The semiconductor memory device of the fifteenth example is
Any one of the semiconductor memory devices of the first to third examples,
At least a part of the wiring configuring the error detection and correction unit and at least a part of the wiring configuring the timing control signal generation unit are arranged via one or more other wirings To do.

  Thereby, it is possible to easily reduce the influence of noise on each signal.

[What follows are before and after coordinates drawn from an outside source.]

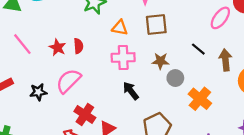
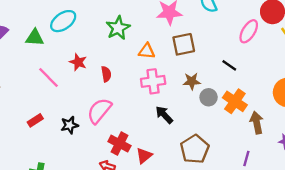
red star: (57, 47) -> (78, 62), moved
brown arrow: (225, 60) -> (257, 123), moved
orange cross: (200, 99) -> (235, 101), moved

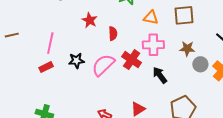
pink line: (48, 78) -> (50, 43), moved, turned 50
black star: (70, 125) -> (76, 61), moved
red cross: (119, 144) -> (132, 60), moved

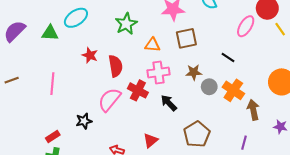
red semicircle: (113, 34) -> (115, 66), size x1.5
black star: (76, 61) -> (84, 121), moved
red rectangle: (46, 67) -> (53, 137), moved

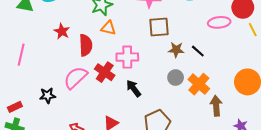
pink ellipse: (246, 26) -> (219, 22), turned 45
orange triangle: (152, 45) -> (108, 28), moved
brown star: (194, 72) -> (176, 50), moved

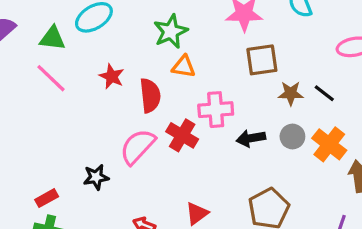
pink line: (21, 55) -> (51, 78), moved, turned -55
black arrow: (134, 88) -> (251, 138), moved, turned -60

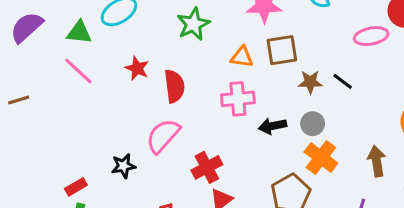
orange triangle: (184, 67) -> (242, 57), moved
red cross: (182, 135) -> (207, 167), moved, turned 32
orange cross: (329, 144) -> (321, 157), moved

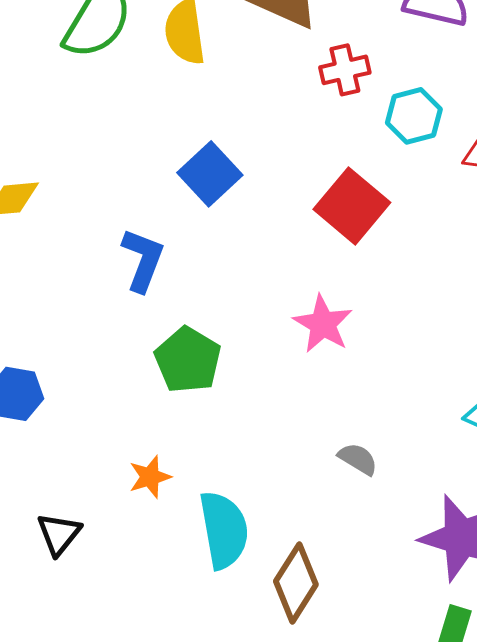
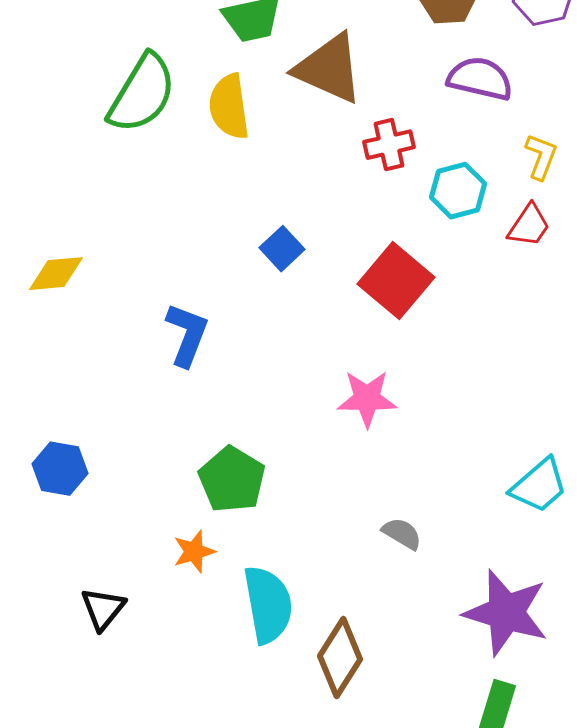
blue square: (210, 174) -> (282, 249), moved, size x0.7
pink star: (323, 324) -> (367, 399), turned -30
green pentagon: (188, 360) -> (232, 480), moved

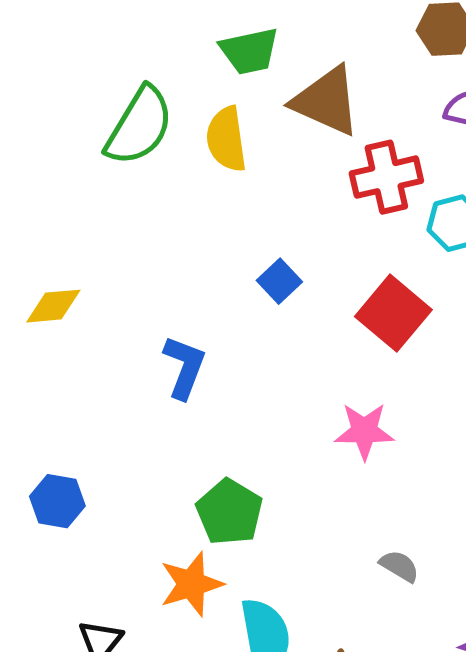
red cross: (389, 145) -> (386, 177), size x1.4
orange star: (194, 552) -> (191, 584), size x1.5

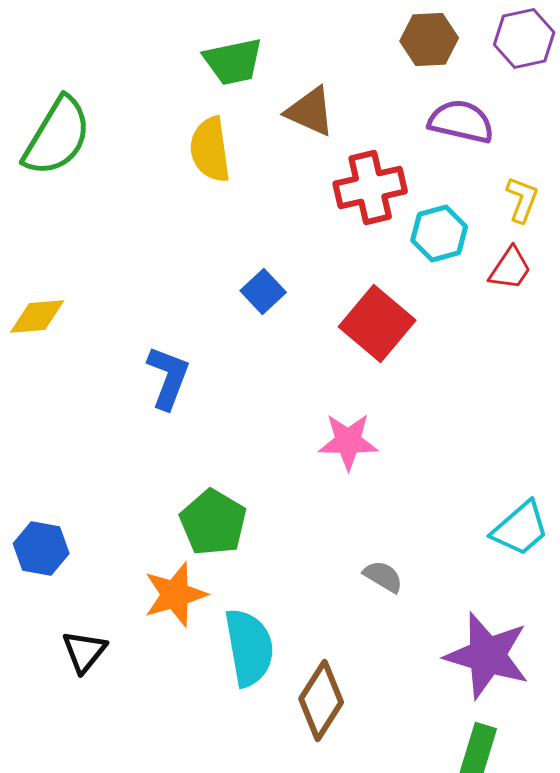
brown triangle: (326, 101) -> (310, 112), size x0.7
green semicircle: (139, 126) -> (57, 136), moved
blue hexagon: (57, 501) -> (41, 548), moved

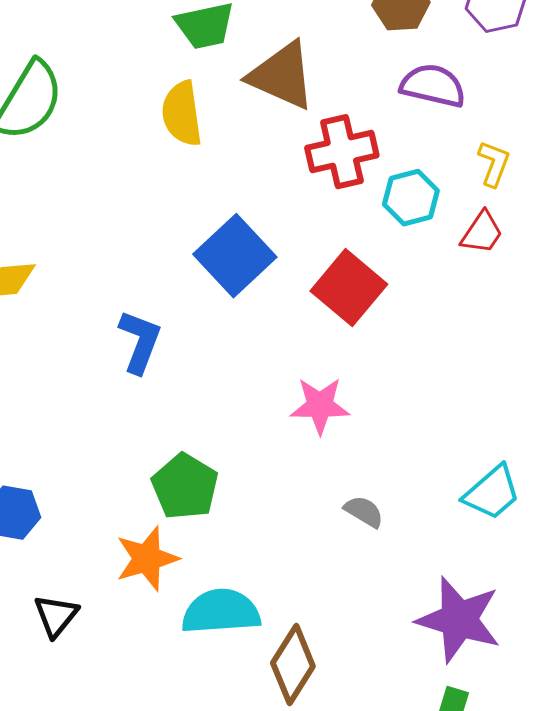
brown triangle: (310, 112) -> (282, 76), size x1.4
blue square: (263, 292) -> (235, 256), size x1.8
gray semicircle: (383, 576) -> (364, 512), moved
cyan semicircle: (249, 648) -> (221, 612), turned -84

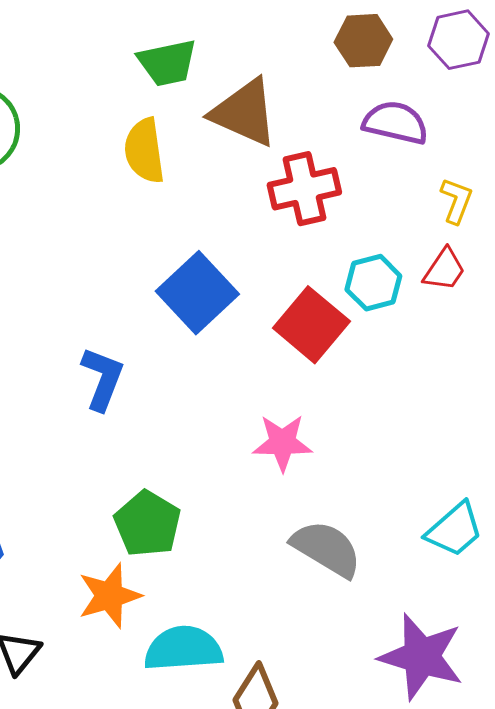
cyan hexagon: (411, 198) -> (373, 283), moved
gray semicircle: (364, 512) -> (326, 549), size x1.8

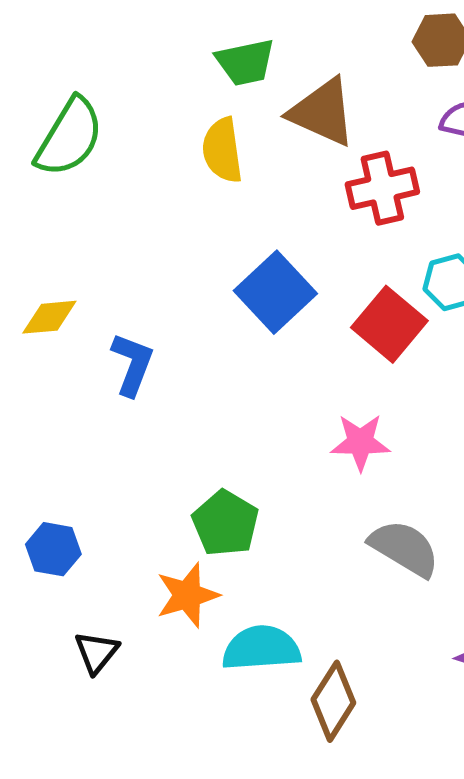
blue L-shape: (102, 379) -> (132, 364), moved

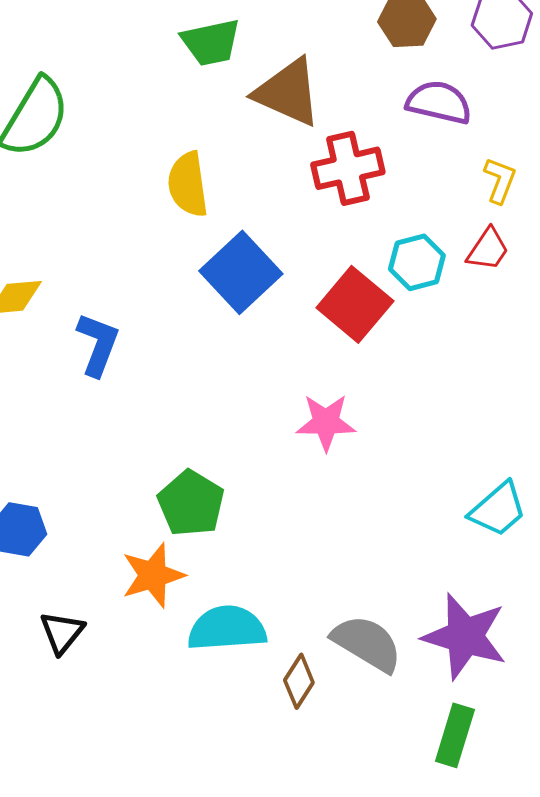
yellow semicircle: (222, 150) -> (188, 184), moved
gray semicircle: (404, 548) -> (367, 643), moved
brown diamond: (333, 701) -> (299, 681), size x0.7

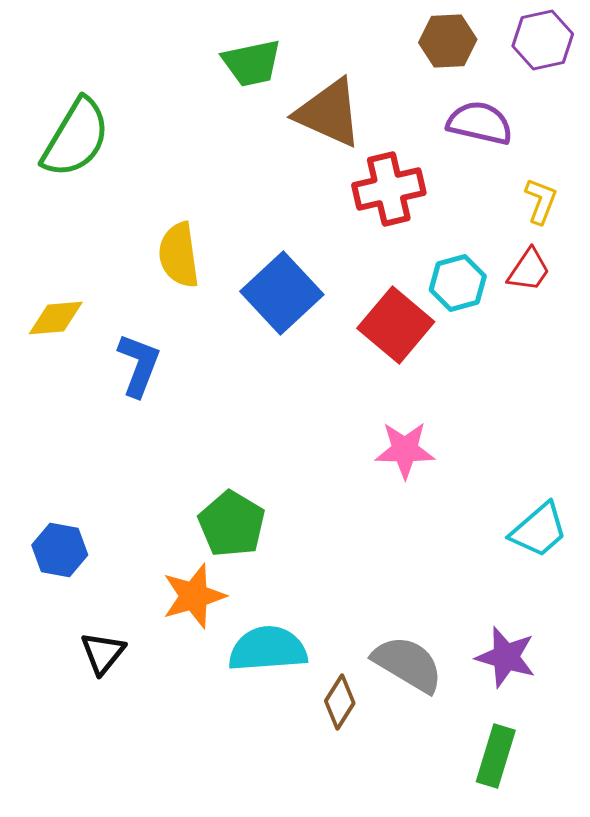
yellow semicircle: (188, 184) -> (179, 255), moved
pink star: (326, 422) -> (405, 450), moved
purple star: (465, 636) -> (506, 657), size x0.7

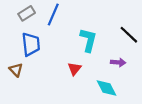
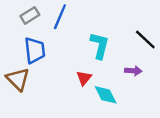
brown triangle: (16, 70) -> (18, 79), size x1.5
cyan diamond: (106, 88) -> (106, 95), moved

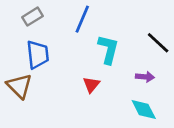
blue line: (60, 17) -> (82, 19), moved
cyan diamond: (106, 95) -> (144, 109), moved

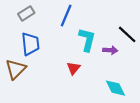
purple arrow: (145, 77) -> (110, 50), moved
brown triangle: (19, 86) -> (16, 69), turned 30

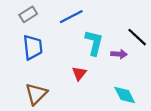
blue line: (66, 16) -> (71, 17), turned 40
brown triangle: (16, 69) -> (36, 94), moved

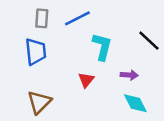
gray rectangle: (28, 14) -> (42, 18), moved, turned -54
purple arrow: (119, 54) -> (129, 75), moved

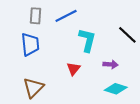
cyan diamond: (135, 103) -> (116, 89), turned -45

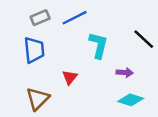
gray rectangle: (35, 16) -> (40, 18), turned 63
red triangle: (74, 69) -> (70, 77), moved

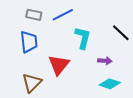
gray rectangle: (40, 18) -> (34, 15), turned 35
red triangle: (70, 77) -> (59, 65), size x1.6

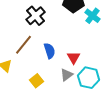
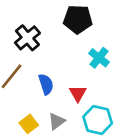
cyan cross: (93, 16) -> (99, 58), moved
gray triangle: (67, 75) -> (57, 121), moved

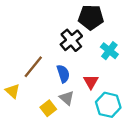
black cross: (27, 38) -> (71, 40), moved
gray triangle: (57, 121) -> (67, 98), moved, turned -42

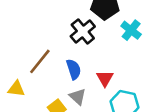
cyan cross: (109, 51) -> (131, 30), moved
yellow triangle: (13, 91) -> (16, 89), turned -35

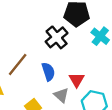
gray triangle: (78, 97) -> (61, 95), moved

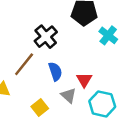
black cross: (57, 37) -> (46, 37), moved

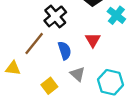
red triangle: (84, 80) -> (93, 40), moved

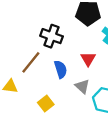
black cross: (55, 16) -> (51, 36), turned -30
gray triangle: (78, 74) -> (82, 86), moved

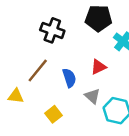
black cross: (51, 36) -> (52, 30), moved
red triangle: (88, 59) -> (99, 67), turned 35

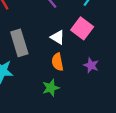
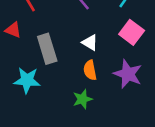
pink square: (82, 28) -> (132, 32), moved
purple star: (91, 65) -> (128, 74), size x1.6

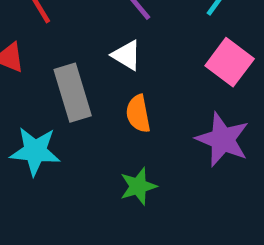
white triangle: (90, 42) -> (126, 55), moved
orange semicircle: (90, 70) -> (138, 114), moved

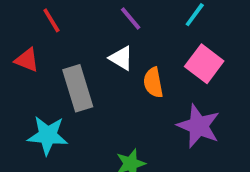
orange semicircle: (138, 114) -> (153, 83), moved

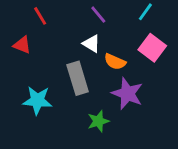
orange semicircle: (153, 83) -> (115, 62), turned -55
gray rectangle: (78, 88) -> (78, 78), moved
purple star: (199, 126) -> (127, 93), moved

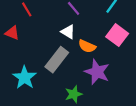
gray rectangle: (78, 78) -> (57, 60), turned 55
cyan star: (37, 100) -> (25, 77), turned 30

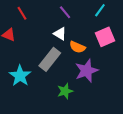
pink square: (117, 35) -> (105, 37), turned 30
purple star: (97, 72) -> (87, 71), turned 30

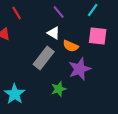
pink square: (105, 37) -> (98, 36), turned 30
cyan star: (20, 76) -> (15, 94), moved

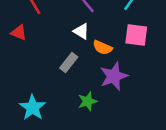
gray rectangle: (44, 58) -> (69, 63), size x0.7

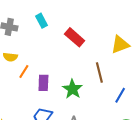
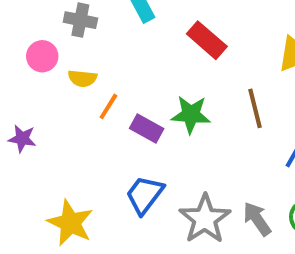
purple rectangle: (43, 83) -> (147, 129), turned -63
green star: (72, 89) -> (191, 114), moved, turned -30

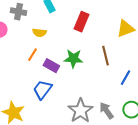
red rectangle: (207, 40) -> (81, 22), turned 72
yellow semicircle: (82, 78) -> (39, 33), moved
blue trapezoid: (145, 195) -> (42, 90), moved

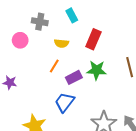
red rectangle: (81, 22) -> (93, 39), moved
purple rectangle: (51, 66) -> (74, 77), turned -56

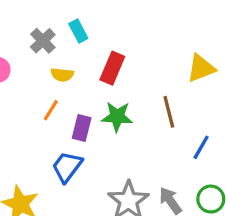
gray cross: (40, 22) -> (43, 41), moved, turned 35
purple rectangle: (74, 77) -> (82, 128), turned -49

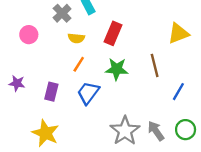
orange line: (51, 110) -> (79, 64), moved
purple rectangle: (82, 128) -> (51, 92), moved
blue trapezoid: (67, 167) -> (88, 93), moved

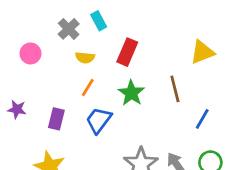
green star: (117, 69) -> (131, 93), turned 30

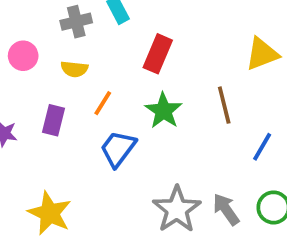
gray cross: (69, 29) -> (76, 22), turned 30
yellow semicircle: (85, 58) -> (74, 69), moved
purple rectangle: (56, 119) -> (53, 120), moved

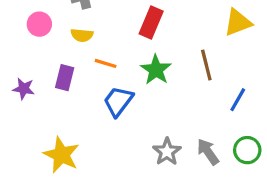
orange line: (103, 103) -> (106, 63), turned 75
gray star: (177, 209) -> (167, 152), size x0.7

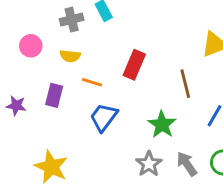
red rectangle: (151, 23) -> (134, 65), moved
green star: (156, 70) -> (162, 125), moved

  According to the present invention, it is possible to improve a decrease in operation speed performance due to the incorporation of the ECC function.

  Hereinafter, embodiments of the present invention will be described in detail with reference to the drawings. In each of the following embodiments, components having functions similar to those of the other embodiments are denoted by the same reference numerals and description thereof is omitted.

Embodiment 1 of the Invention
FIG. 1 is a block diagram showing a schematic configuration of a semiconductor memory device including an ECC circuit according to the first embodiment of the present invention, which is an example when applied to a DRAM (Dynamic Random Access Memory). Hereinafter, an example in which an appropriate timing control is performed when a read-modify-write operation as one of typical operations of a semiconductor memory device including an ECC circuit will be described.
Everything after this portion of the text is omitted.